My answer is perfectly correct, Alastor said. I don’t see what he’s so upset about.
“I’m
impressed you know this many Greek letters,” Mr. Gupta said. “I suppose I should give you some points for creativity.”
“I’m…sorry, sir?” I said, because I had no idea what else I could say.
Nell was smart enough to separate us from the rest of the kids at lunch. We ate out on the basketball court, then moved onto the nearby field when other students wandered over to play a quick game before the bell went off again.
“Nell!” We both turned at the sight of Norton, dressed in head-to-toe red, jogging toward us across the dead grass.
“What’s got you mad today?” I asked, eyeing what looked like a red puffy snowsuit. To be fair, he looked the warmest out of everyone sitting outside on that icicle of a day. Behind him, one of the basketball players was so distracted at the sight she threw her pass too hard and it hit Parker square in the head from where he was watching from the sidelines.

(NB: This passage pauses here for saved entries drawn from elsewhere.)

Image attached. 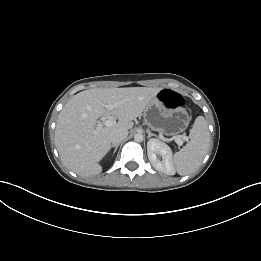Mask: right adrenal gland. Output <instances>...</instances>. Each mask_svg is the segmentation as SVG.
Wrapping results in <instances>:
<instances>
[{
    "label": "right adrenal gland",
    "mask_w": 261,
    "mask_h": 261,
    "mask_svg": "<svg viewBox=\"0 0 261 261\" xmlns=\"http://www.w3.org/2000/svg\"><path fill=\"white\" fill-rule=\"evenodd\" d=\"M119 145H120V144H116V145H111V146H110V148H113V147L115 148V149H114V152H113L114 154L116 153V151H117Z\"/></svg>",
    "instance_id": "1"
}]
</instances>
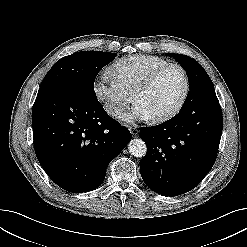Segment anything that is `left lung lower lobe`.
Here are the masks:
<instances>
[{"instance_id":"left-lung-lower-lobe-1","label":"left lung lower lobe","mask_w":247,"mask_h":247,"mask_svg":"<svg viewBox=\"0 0 247 247\" xmlns=\"http://www.w3.org/2000/svg\"><path fill=\"white\" fill-rule=\"evenodd\" d=\"M217 98L182 108L170 120L140 128L147 146L141 176L154 192L175 196L195 188L216 160L222 134Z\"/></svg>"}]
</instances>
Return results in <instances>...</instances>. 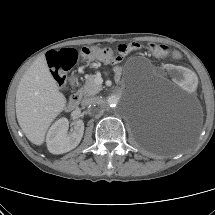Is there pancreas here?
<instances>
[{
  "label": "pancreas",
  "mask_w": 215,
  "mask_h": 215,
  "mask_svg": "<svg viewBox=\"0 0 215 215\" xmlns=\"http://www.w3.org/2000/svg\"><path fill=\"white\" fill-rule=\"evenodd\" d=\"M85 79L86 81L84 86L78 90L79 96H84V97L92 96L102 90V86L95 83L94 75H86Z\"/></svg>",
  "instance_id": "pancreas-1"
}]
</instances>
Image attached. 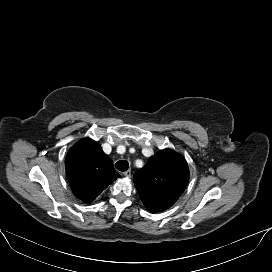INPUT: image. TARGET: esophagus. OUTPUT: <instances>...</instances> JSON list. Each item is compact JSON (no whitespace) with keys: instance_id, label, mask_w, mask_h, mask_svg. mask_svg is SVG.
<instances>
[{"instance_id":"1","label":"esophagus","mask_w":272,"mask_h":272,"mask_svg":"<svg viewBox=\"0 0 272 272\" xmlns=\"http://www.w3.org/2000/svg\"><path fill=\"white\" fill-rule=\"evenodd\" d=\"M124 176L127 177V178H130L131 177V170L125 171Z\"/></svg>"}]
</instances>
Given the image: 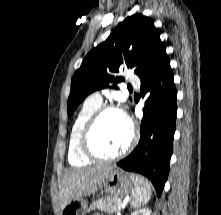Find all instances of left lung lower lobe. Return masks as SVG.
Listing matches in <instances>:
<instances>
[{
    "label": "left lung lower lobe",
    "instance_id": "1",
    "mask_svg": "<svg viewBox=\"0 0 221 215\" xmlns=\"http://www.w3.org/2000/svg\"><path fill=\"white\" fill-rule=\"evenodd\" d=\"M141 92L149 93L137 147L117 165L151 180L160 196L170 170L176 128L177 91L166 48H162L140 76Z\"/></svg>",
    "mask_w": 221,
    "mask_h": 215
}]
</instances>
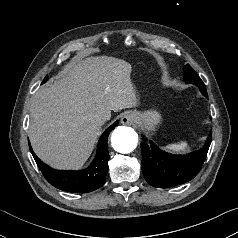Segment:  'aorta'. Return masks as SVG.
Returning a JSON list of instances; mask_svg holds the SVG:
<instances>
[{"mask_svg":"<svg viewBox=\"0 0 238 238\" xmlns=\"http://www.w3.org/2000/svg\"><path fill=\"white\" fill-rule=\"evenodd\" d=\"M111 144L115 151L131 153L138 144V135L131 127L118 126L112 133Z\"/></svg>","mask_w":238,"mask_h":238,"instance_id":"aorta-1","label":"aorta"}]
</instances>
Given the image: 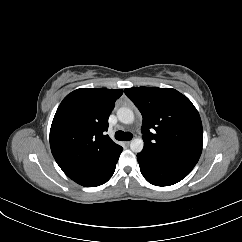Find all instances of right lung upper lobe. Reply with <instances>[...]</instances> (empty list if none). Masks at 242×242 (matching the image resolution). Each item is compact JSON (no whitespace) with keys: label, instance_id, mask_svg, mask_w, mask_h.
I'll return each mask as SVG.
<instances>
[{"label":"right lung upper lobe","instance_id":"1","mask_svg":"<svg viewBox=\"0 0 242 242\" xmlns=\"http://www.w3.org/2000/svg\"><path fill=\"white\" fill-rule=\"evenodd\" d=\"M122 89L80 88L59 105L50 129L52 154L74 178L118 145L105 134L108 118Z\"/></svg>","mask_w":242,"mask_h":242}]
</instances>
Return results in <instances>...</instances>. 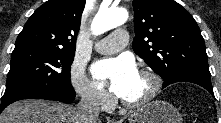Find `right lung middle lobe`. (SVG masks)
<instances>
[{
  "instance_id": "right-lung-middle-lobe-1",
  "label": "right lung middle lobe",
  "mask_w": 221,
  "mask_h": 123,
  "mask_svg": "<svg viewBox=\"0 0 221 123\" xmlns=\"http://www.w3.org/2000/svg\"><path fill=\"white\" fill-rule=\"evenodd\" d=\"M74 55L75 52L46 49L13 51L5 92L20 88L41 92L56 85L71 87Z\"/></svg>"
}]
</instances>
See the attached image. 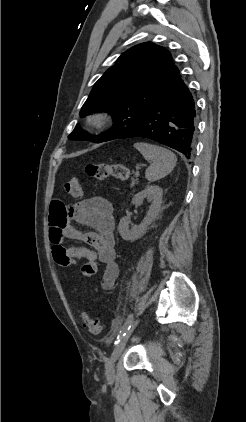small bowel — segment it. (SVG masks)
<instances>
[{
	"instance_id": "1",
	"label": "small bowel",
	"mask_w": 246,
	"mask_h": 422,
	"mask_svg": "<svg viewBox=\"0 0 246 422\" xmlns=\"http://www.w3.org/2000/svg\"><path fill=\"white\" fill-rule=\"evenodd\" d=\"M73 221L90 226L94 231L84 233L74 226ZM49 223L52 253L55 249L62 248L74 261H99L105 266L101 288L111 290L119 275V267L115 261V220L110 201L96 196L66 206L60 200H53L49 210ZM66 239L83 241L90 247H65L63 242Z\"/></svg>"
}]
</instances>
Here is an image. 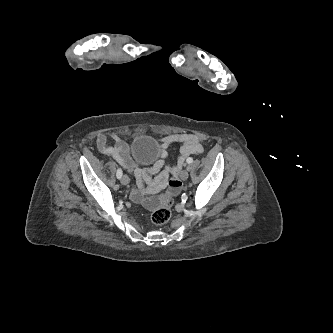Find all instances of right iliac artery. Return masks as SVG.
Masks as SVG:
<instances>
[{
  "label": "right iliac artery",
  "instance_id": "1",
  "mask_svg": "<svg viewBox=\"0 0 333 333\" xmlns=\"http://www.w3.org/2000/svg\"><path fill=\"white\" fill-rule=\"evenodd\" d=\"M122 174H123L122 169H121V168H118L117 173H116L117 178H118V179H121Z\"/></svg>",
  "mask_w": 333,
  "mask_h": 333
}]
</instances>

Norton raised his eyebrows. “What makes you think I’m mad? Red is the color of passion—oh, never mind. Here! I remembered.”
In his hand was an old, beat-up iPod.
“Thank you!” Nell threw her arms around him, and his face suddenly matched his suit.
“N-no problem,” he said. “It’s yours. I got a new one for my birthday a few weeks ago.”
I waited until Norton wandered off at the warning bell before asking, “What’s that for?”
Instead of answering, Nell shoved the earbuds into my ears and began scrolling through the menu to find what she was looking for. But she wasn’t in the music section—Nell was in the alarm one. Before I could repeat my question, the sound of bells—big, metal, hearty bells—were clanging in my ears.
Al shrieked. Legitimately shrieked.
I pulled out the earbuds, enjoying his pathetic moaning maybe a little too much. “Wow, he’s not a fan.”
Nell pushed the alarm again and turned down the volume. “I totally forgot about this trick, I’m sorry. Fiends hate the sound of bells. The sound is too pure and beautiful. Every time he does something, just give him a blast of this. At night, we’ll put it on a loop so he won’t be able to sleep. That’ll keep him too tired to do something during the day.”